WHAT NEEDS TO BE DONE:
Copy all entries exactly.

[Dataset entries]

============

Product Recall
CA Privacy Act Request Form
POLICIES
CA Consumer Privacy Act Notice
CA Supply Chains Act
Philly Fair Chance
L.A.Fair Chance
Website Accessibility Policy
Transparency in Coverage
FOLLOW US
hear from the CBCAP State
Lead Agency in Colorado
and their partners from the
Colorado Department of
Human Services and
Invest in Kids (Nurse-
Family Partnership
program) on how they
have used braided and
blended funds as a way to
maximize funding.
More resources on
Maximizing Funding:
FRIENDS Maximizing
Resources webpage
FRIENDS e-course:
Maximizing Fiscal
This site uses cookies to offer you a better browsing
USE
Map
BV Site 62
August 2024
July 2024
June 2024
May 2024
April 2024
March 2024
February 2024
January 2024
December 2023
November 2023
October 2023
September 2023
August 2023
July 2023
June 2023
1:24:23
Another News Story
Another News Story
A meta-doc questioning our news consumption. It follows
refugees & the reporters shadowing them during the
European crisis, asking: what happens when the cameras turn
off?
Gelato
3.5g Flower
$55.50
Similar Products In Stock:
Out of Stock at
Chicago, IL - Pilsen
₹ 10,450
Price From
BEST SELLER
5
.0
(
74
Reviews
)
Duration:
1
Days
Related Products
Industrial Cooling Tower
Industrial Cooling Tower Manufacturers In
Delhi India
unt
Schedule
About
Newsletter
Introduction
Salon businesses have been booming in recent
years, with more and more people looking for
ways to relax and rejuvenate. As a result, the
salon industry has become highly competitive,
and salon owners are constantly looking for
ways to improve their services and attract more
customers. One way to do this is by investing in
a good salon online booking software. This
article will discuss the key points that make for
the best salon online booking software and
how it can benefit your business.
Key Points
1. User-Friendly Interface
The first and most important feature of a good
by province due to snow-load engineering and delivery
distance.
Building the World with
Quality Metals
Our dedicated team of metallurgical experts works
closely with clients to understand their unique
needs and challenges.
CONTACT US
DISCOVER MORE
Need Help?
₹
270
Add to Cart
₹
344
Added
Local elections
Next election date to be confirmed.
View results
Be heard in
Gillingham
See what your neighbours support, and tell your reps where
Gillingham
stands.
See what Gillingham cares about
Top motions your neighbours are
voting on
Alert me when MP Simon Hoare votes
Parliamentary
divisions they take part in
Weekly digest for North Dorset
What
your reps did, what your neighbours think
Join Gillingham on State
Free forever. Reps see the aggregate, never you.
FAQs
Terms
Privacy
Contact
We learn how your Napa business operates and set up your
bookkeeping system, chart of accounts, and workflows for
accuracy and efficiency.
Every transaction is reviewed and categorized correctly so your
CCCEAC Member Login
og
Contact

============

ANSWER:
Product Recall
CA Privacy Act Request Form
POLICIES
CA Consumer Privacy Act Notice
CA Supply Chains Act
Philly Fair Chance
L.A.Fair Chance
Website Accessibility Policy
Transparency in Coverage
FOLLOW US
hear from the CBCAP State
Lead Agency in Colorado
and their partners from the
Colorado Department of
Human Services and
Invest in Kids (Nurse-
Family Partnership
program) on how they
have used braided and
blended funds as a way to
maximize funding.
More resources on
Maximizing Funding:
FRIENDS Maximizing
Resources webpage
FRIENDS e-course:
Maximizing Fiscal
This site uses cookies to offer you a better browsing
USE
Map
BV Site 62
August 2024
July 2024
June 2024
May 2024
April 2024
March 2024
February 2024
January 2024
December 2023
November 2023
October 2023
September 2023
August 2023
July 2023
June 2023
1:24:23
Another News Story
Another News Story
A meta-doc questioning our news consumption. It follows
refugees & the reporters shadowing them during the
European crisis, asking: what happens when the cameras turn
off?
Gelato
3.5g Flower
$55.50
Similar Products In Stock:
Out of Stock at
Chicago, IL - Pilsen
₹ 10,450
Price From
BEST SELLER
5
.0
(
74
Reviews
)
Duration:
1
Days
Related Products
Industrial Cooling Tower
Industrial Cooling Tower Manufacturers In
Delhi India
unt
Schedule
About
Newsletter
Introduction
Salon businesses have been booming in recent
years, with more and more people looking for
ways to relax and rejuvenate. As a result, the
salon industry has become highly competitive,
and salon owners are constantly looking for
ways to improve their services and attract more
customers. One way to do this is by investing in
a good salon online booking software. This
article will discuss the key points that make for
the best salon online booking software and
how it can benefit your business.
Key Points
1. User-Friendly Interface
The first and most important feature of a good
by province due to snow-load engineering and delivery
distance.
Building the World with
Quality Metals
Our dedicated team of metallurgical experts works
closely with clients to understand their unique
needs and challenges.
CONTACT US
DISCOVER MORE
Need Help?
₹
270
Add to Cart
₹
344
Added
Local elections
Next election date to be confirmed.
View results
Be heard in
Gillingham
See what your neighbours support, and tell your reps where
Gillingham
stands.
See what Gillingham cares about
Top motions your neighbours are
voting on
Alert me when MP Simon Hoare votes
Parliamentary
divisions they take part in
Weekly digest for North Dorset
What
your reps did, what your neighbours think
Join Gillingham on State
Free forever. Reps see the aggregate, never you.
FAQs
Terms
Privacy
Contact
We learn how your Napa business operates and set up your
bookkeeping system, chart of accounts, and workflows for
accuracy and efficiency.
Every transaction is reviewed and categorized correctly so your
CCCEAC Member Login
og
Contact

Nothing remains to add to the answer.